Just my $.02 worth. D* is scoring a coup adding nine cities before E* and one within sixty days of E*. 

Image Joe and Jane sitting on the couch in Las Vegas comparing DBS companies. I'm guessing that until E* adds Las Vegas locals, most DBS business in the city will go to D*. That is at least $40 per household that D* will gain in revenue that they didn't have before and $40 per household in revenue that E* won't be receiving. 

At Directv's current rate of 10% of American households, and there are 400,000 households in Las Vegas (plus thousands of hotel rooms), that is $1,600,000 per month in revenue from Las Vegas households. I'm guessing that before LIL in Las Vegas, the percentage of households was as low as 5%. That would be increase in revenue for D* of $800,000 per month by adding LIL to the city. 

These figures are only hypothetical, but it shows an example of the increase in revenue by adding LIL.


----------



## MarkA (Mar 23, 2002)

See personally, I don't care how much money my TV provider makes or how many subs they have. I just want lots of channels, with a good picture, at a good price. Bresnan Communications (just bought the local AT&T cable) is doing a cable rebuild, and it might be worth looking at when completed this fall. I at least might get cable internet as it's supposed to be both cheaper AND faster than DSL.


----------



## AllieVi (Apr 10, 2002)

> _Originally posted by Mark _
> *See personally, I don't care how much money my TV provider makes or how many subs they have. I just want lots of channels, with a good picture, at a good price.*


While you an I may not CARE how much money they make, their ability to make money is what motivates them to provide the service. If they're not making money, they'll eventually go out of business.

E* and D* need to add to their subscriber base if they want to eventually become profitable. The alternative is to charge current customers much more. LIL isn't an issue for those who cant receive those channels by other means - they at least have the ability to receive a distant network via satellite (for now, anyway). LIL really IS the issue for people who can get locals via cable or OTA. Most (like me) want that seamless program guide.


----------



## tampa8 (Mar 30, 2002)

I can usually see both sides to an issue even if I feel strongly one way. Not this time.
You will see a mass exedous of many if they cannot get the networks with DBS, and there would be very llittle growth after that. I truly believe it would make DBS a second choice at best to cable. With few exceptions like some HBO programs, what is it that people are talking about the next day around the water cooler? Network programs. And although I don't know why (I am a Fox News fan) most people still get their TV news from the networks. Also remember, for many of us we cannot get a good signal from our locations by antenna, so carriage becomes even more important.


----------



## lee635 (Apr 17, 2002)

But if the courts overturned must carry, DBS won't drop all locals. What will happen is that all the cheesy shopping stations, religious and other lesser viewed locals won't appear on satellite. But the stations in each market that people actually watch will remain.


----------



## Richard King (Mar 25, 2002)

> Image Joe and Jane sitting on the couch in Las Vegas comparing DBS companies. I'm guessing that until E* adds Las Vegas locals, most DBS business in the city will go to D*. That is at least $40 per household that D* will gain in revenue that they didn't have before and $40 per household in revenue that E* won't be receiving.
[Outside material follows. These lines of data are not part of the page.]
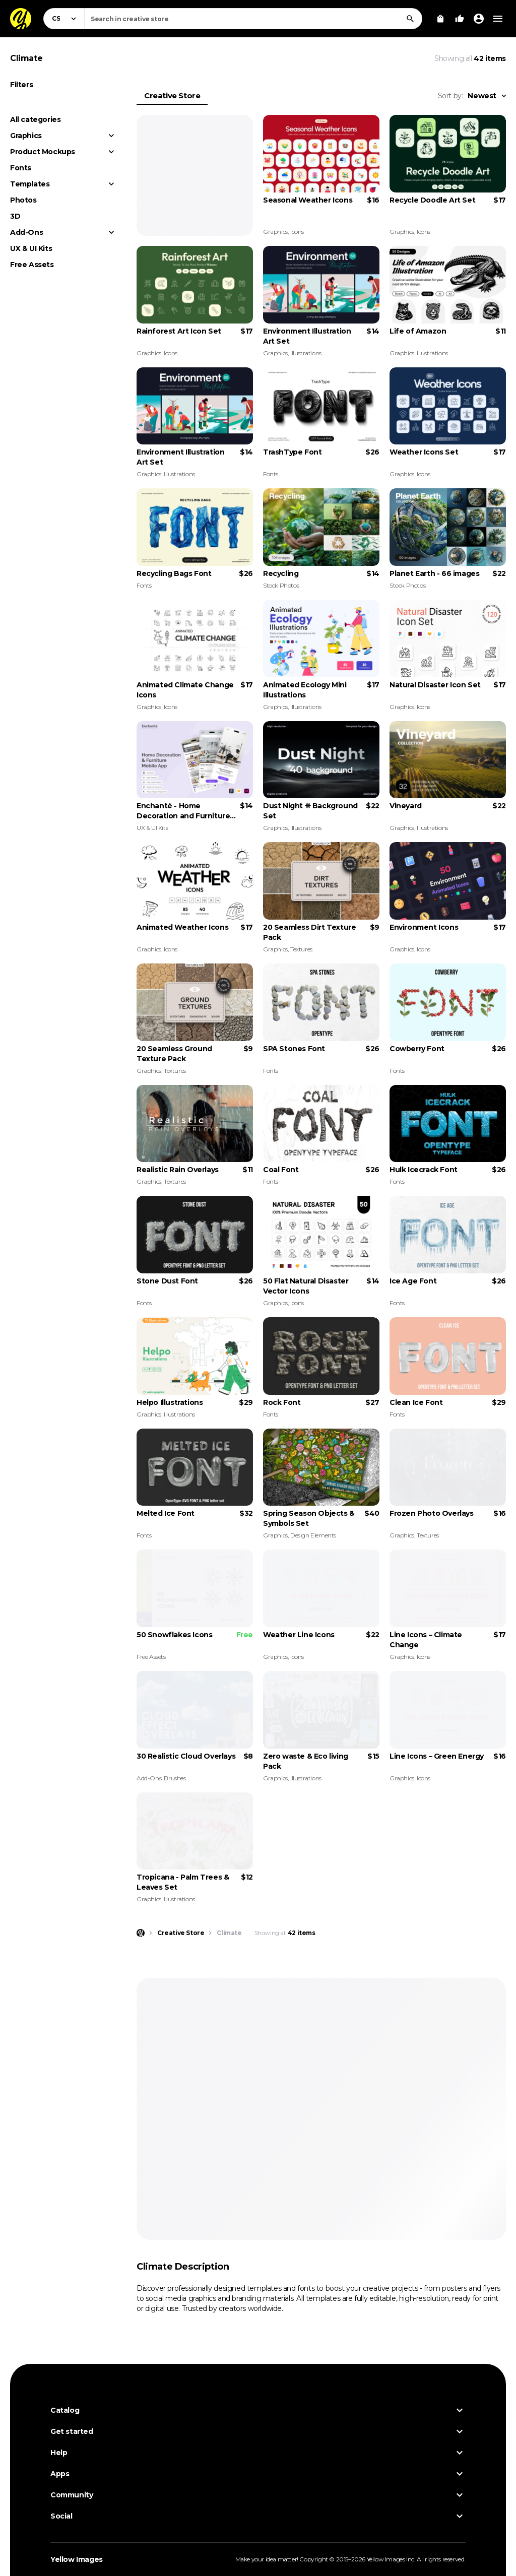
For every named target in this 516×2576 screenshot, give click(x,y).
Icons (297, 231)
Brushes (174, 1778)
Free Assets (32, 264)
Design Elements (313, 1535)
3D (15, 216)
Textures (301, 949)
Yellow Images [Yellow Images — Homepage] (76, 2559)
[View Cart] (440, 19)
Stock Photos (281, 585)
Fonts (20, 167)
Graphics (26, 135)
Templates (29, 183)
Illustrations (305, 353)
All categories (35, 119)
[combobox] (253, 19)
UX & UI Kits (31, 248)
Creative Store (172, 95)
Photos (23, 200)
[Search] (410, 19)
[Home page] (141, 1933)
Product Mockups (42, 151)
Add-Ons (26, 232)
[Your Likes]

And that is exactly what has happened here. I am in the West Palm Beach DMA. D* added WPB to their local channel provisions a while back, while Dish still doesn't have them. D* is currently KILLING Dish in this area. I can count on one hand the number of Dish systems I have installed this year. When one has locals and the other doesn't the one without them might as well fold up the tent and go home.


----------



## Guest (May 28, 2002)

Lee,

If the Supreme Court finds that the Satellite Home Viewers Improvement Act (SHVIA) is unconstitutional because of the must-carry statutes, then whole sections of the SHVIA are thrown out.

The copyright exemption to rebroadcast local stations is only granted if all local stations are broadcast. If the Supremes find that "must-carry" is an unconstitutional part of the SHVIA, the copyright exemption is also invalid. The courts would be invalidating a section of copyright law, not just the "must-carry" subsection.

And therefore, DBS would be required to drop all locals, if the court finds that must-carry is unconstitutional. That is because the end of must-carry is also the end of the copyright exemption.


----------